Turns out PVH is similar to Ralph Lauren in that the company makes money through licensing its globally well-known brand. The Calvin Klein brand is number 2 in the US behind Polo and is the number 1 in China. Keeping the brand legitimate, Creative Director Francisco Costa has earned respect among the world’s high-fashion circles after taking over directly from Mr. Klein in 2003 (prior to CK Costa worked at Gucci and Tom Ford).
The Calvin Klein brand is also well-positioned among the price-point spectrum: they have a high-end luxury segment (which loses money, but keeps prestige); a mid-tier segment that markets to younger hipper crowd (this drives the business Asia and Europe) ; and the last tier is the CK ‘white’ label that specializes in t-shirts, underwear, socks, etc. (the basics).
PVH’s licensing model currently accounts for a small portion of sales (12%), but a large portion of operating profit (52%). PVH receives a royalty of ~10% on net sales from licensees while controlling the creative on design and advertising. Management’s aim is to grow the licensing business by 9%/year. PVH is also the biggest private label player in US department stores for both dress shirts and neck-ties.

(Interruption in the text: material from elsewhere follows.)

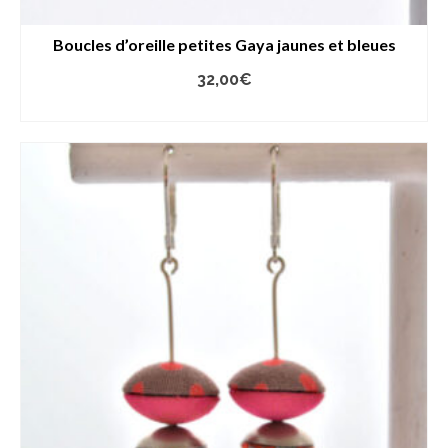
Boucles d’oreille petites Gaya jaunes et bleues
32,00
€
AJOUTER AU PANIER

Today, CEO Emanuel Chirico claimed the Calvin Klein unit of apparel manufacturer Phillips-Van Heusen Corp could grow to $7 billion in global retail sales by 2010. In 2007, PVH posted total revenue of $2.43 billion.
Valuation
I calculate margin of safety to be around 35%. The company is now trading at 12x trailing earnings compared to 18X for the industry and its own long-term average of 19x. Management believes it will achieve 9% organic growth. I think the recent stock price drop was due to the market underestimating the expected international CK trends. PVH is trading at good value (not as cheap as it was two weeks ago) and offers exposure to China/India consumer growth.
BCE M&A Arbitrage
April 28, 2008

We added to this position today. We think the biggest risk to the deal remains that the U.S. and European banks involved will try to pull out the financing as they have done in the Clear Channel deal. However none of the banks involved have hinted at backing out and OTTP and TD Bank have been consistent in their claims that they believe the deal will go through. We think that American M&A arbitrageurs are the ones keeping the spread wide as American investors were the most spooked by the recent credit crunch. Since the crunch began last summer there has been a tendency to lump all leverage-affected deals together. Remember, BCE is a much different company than Clear Channel in regards to cash flow generation and capex requirements. We view BCE’s balance sheet as strong, with more than C$2 billion in debt reduction and minimal funding requirements. Even with a spike in capital spending at Bell Canada operations to support wireless and wireline broadband access, BCE has had sufficient cash to support its dividend. Pre-takeover, BCE planned to pay out 70% to 75% of its earnings in the form of dividends, including spending on building out its broadband network. This strong financial position, along with private equity’s proposed productivity improvements, should provide enough support for the financing close.
Risks:
1) Approval by the CRTC is dependent on greater Canadian content on the BCE board post-LBO, although Industry Minister Jim Prentice has already given conditional approval to the deal. We don’t think this is significant enough to sink the deal.
2) The bondholders’ appeal starts today in the Appeals Court. Again, the Quebec Superior Court already threw out the bondholders’ case against the deal in March and most people believe Appeals will do the same. There is still a chance they can take there case to the Supreme Court if they lose.